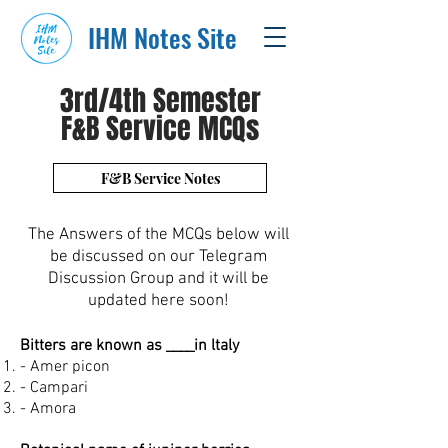
IHM Notes Site
3rd/4th Semester
F&B Service MCQs
F&B Service Notes
The Answers of the MCQs below will
be discussed on our Telegram
Discussion Group and it will be
updated here soon!
Bitters are known as ____in ltaly
- Amer picon
- Campari
- Amora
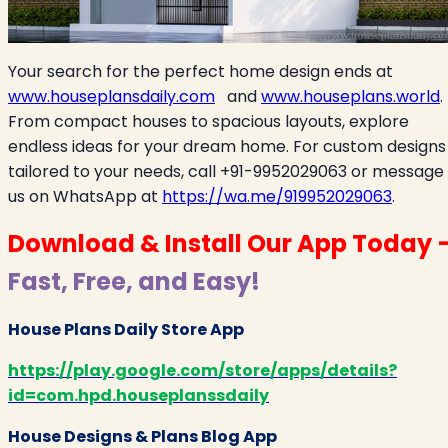
Your search for the perfect home design ends at
www.houseplansdaily.com
and
www.houseplans.world
.
From compact houses to spacious layouts, explore
endless ideas for your dream home. For custom designs
tailored to your needs, call +91-9952029063 or message
us on WhatsApp at
https://wa.me/919952029063
.
Download & Install Our App Today 
Fast, Free, and Easy!
House Plans Daily Store App
https://play.google.com/store/apps/details?
id=com.hpd.houseplanssdaily
House Designs & Plans Blog App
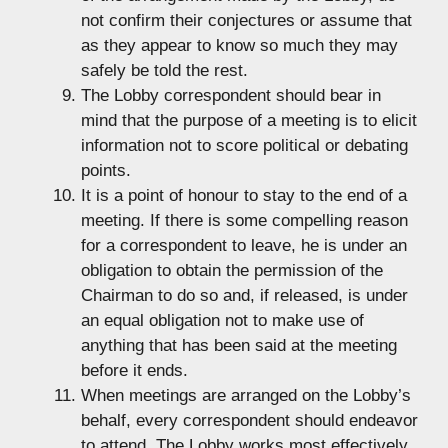
not confirm their conjectures or assume that
as they appear to know so much they may
safely be told the rest.
The Lobby correspondent should bear in
mind that the purpose of a meeting is to elicit
information not to score political or debating
points.
It is a point of honour to stay to the end of a
meeting. If there is some compelling reason
for a correspondent to leave, he is under an
obligation to obtain the permission of the
Chairman to do so and, if released, is under
an equal obligation not to make use of
anything that has been said at the meeting
before it ends.
When meetings are arranged on the Lobby’s
behalf, every correspondent should endeavor
to attend. The Lobby works most effectively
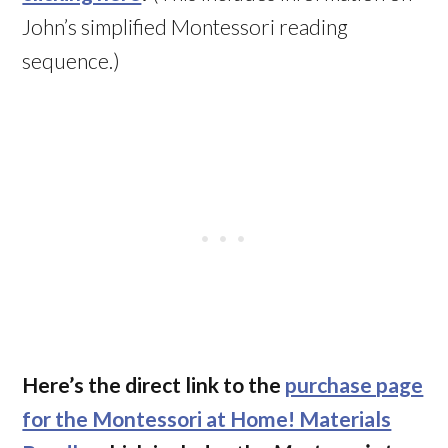
John’s simplified Montessori reading
sequence.)
Here’s the direct link to the
purchase page
for the Montessori at Home! Materials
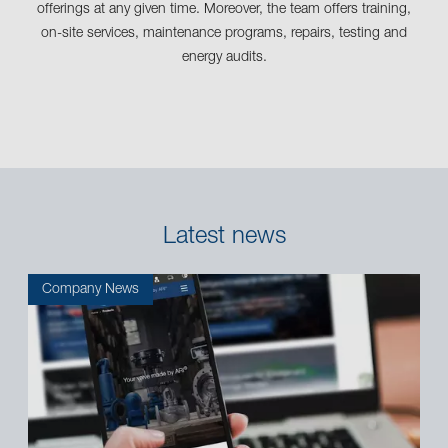
offerings at any given time. Moreover, the team offers training,
on-site services, maintenance programs, repairs, testing and
energy audits.
Latest news
Company News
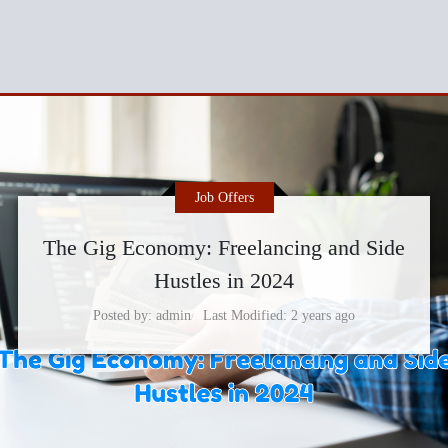
Job Offers
The Gig Economy: Freelancing and Side
Hustles in 2024
Posted by
admin
Last Modified
2 years ago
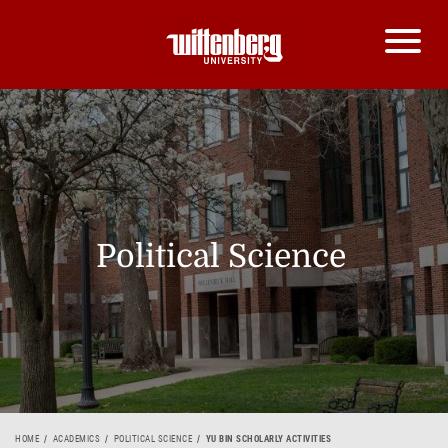
Political Science
HOME
ACADEMICS
POLITICAL SCIENCE
YU BIN SCHOLARLY ACTIVITIES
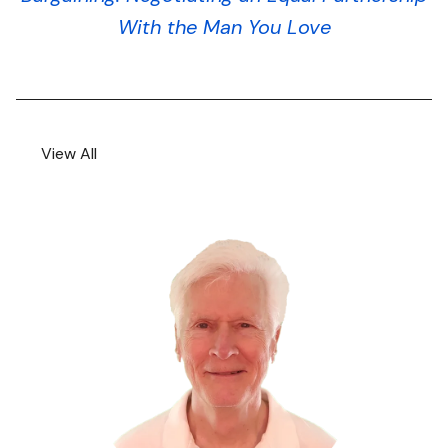
With the Man You Love
View All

-------------------------

WORK ORDER —
Could you retype exactly, and only, the lines running from the one with "id=com.hpd.houseplanssdaily" to the last line of the listing, while leaving any pictures out?

SOLUTION BELOW —
id=com.hpd.houseplanssdaily
House Designs & Plans Blog App
not confirm their conjectures or assume that
as they appear to know so much they may
safely be told the rest.
The Lobby correspondent should bear in
mind that the purpose of a meeting is to elicit
information not to score political or debating
points.
It is a point of honour to stay to the end of a
meeting. If there is some compelling reason
for a correspondent to leave, he is under an
obligation to obtain the permission of the
Chairman to do so and, if released, is under
an equal obligation not to make use of
anything that has been said at the meeting
before it ends.
When meetings are arranged on the Lobby’s
behalf, every correspondent should endeavor
to attend. The Lobby works most effectively
John’s simplified Montessori reading
sequence.)
Here’s the direct link to the
purchase page
for the Montessori at Home! Materials
offerings at any given time. Moreover, the team offers training,
on-site services, maintenance programs, repairs, testing and
energy audits.
Latest news
Company News
Job Offers
The Gig Economy: Freelancing and Side
Hustles in 2024
Posted by
admin
Last Modified
2 years ago
Political Science
HOME
ACADEMICS
POLITICAL SCIENCE
YU BIN SCHOLARLY ACTIVITIES
With the Man You Love
View All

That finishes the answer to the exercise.